● Problem statement:
Every line from the one containing "AGREGAR AL CARRITO" to the last line of the listing below should be given again exactly.

————————

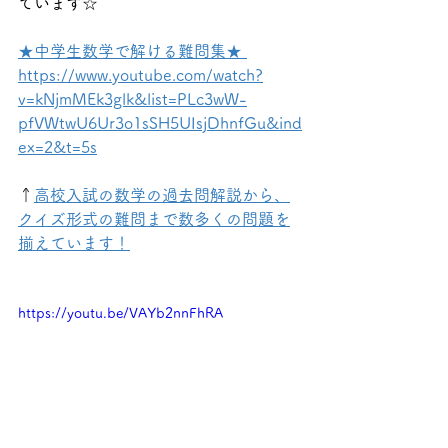
ています☆
★中学生数学で解ける難問集★ 
https://www.youtube.com/watch?
v=kNjmMEk3glk&list=PLc3wW-
pfVWtwU6Ur3o1sSH5UIsjDhnfGu&ind
ex=2&t=5s
↑
高校入試の数学の過去問解説から、
クイズ形式の難問まで数多くの問題を
揃えています！
https://youtu.be/VAYb2nnFhRA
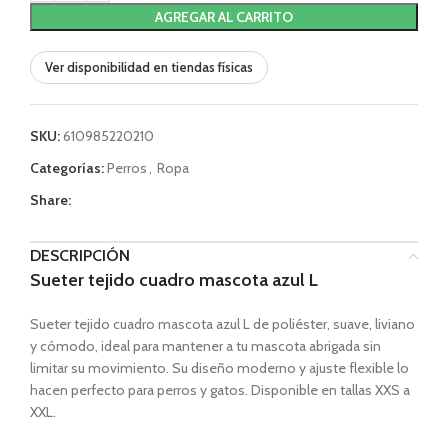
AGREGAR AL CARRITO
Ver disponibilidad en tiendas físicas
SKU:
610985220210
Categorías:
Perros
,
Ropa
Share:
DESCRIPCIÓN
Sueter tejido cuadro mascota azul L
Sueter tejido cuadro mascota azul L de poliéster, suave, liviano
y cómodo, ideal para mantener a tu mascota abrigada sin
limitar su movimiento. Su diseño moderno y ajuste flexible lo
hacen perfecto para perros y gatos. Disponible en tallas XXS a
XXL.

————————

● Exercise answer:
AGREGAR AL CARRITO
Ver disponibilidad en tiendas físicas
SKU:
610985220210
Categorías:
Perros
,
Ropa
Share:
DESCRIPCIÓN
Sueter tejido cuadro mascota azul L
Sueter tejido cuadro mascota azul L de poliéster, suave, liviano
y cómodo, ideal para mantener a tu mascota abrigada sin
limitar su movimiento. Su diseño moderno y ajuste flexible lo
hacen perfecto para perros y gatos. Disponible en tallas XXS a
XXL.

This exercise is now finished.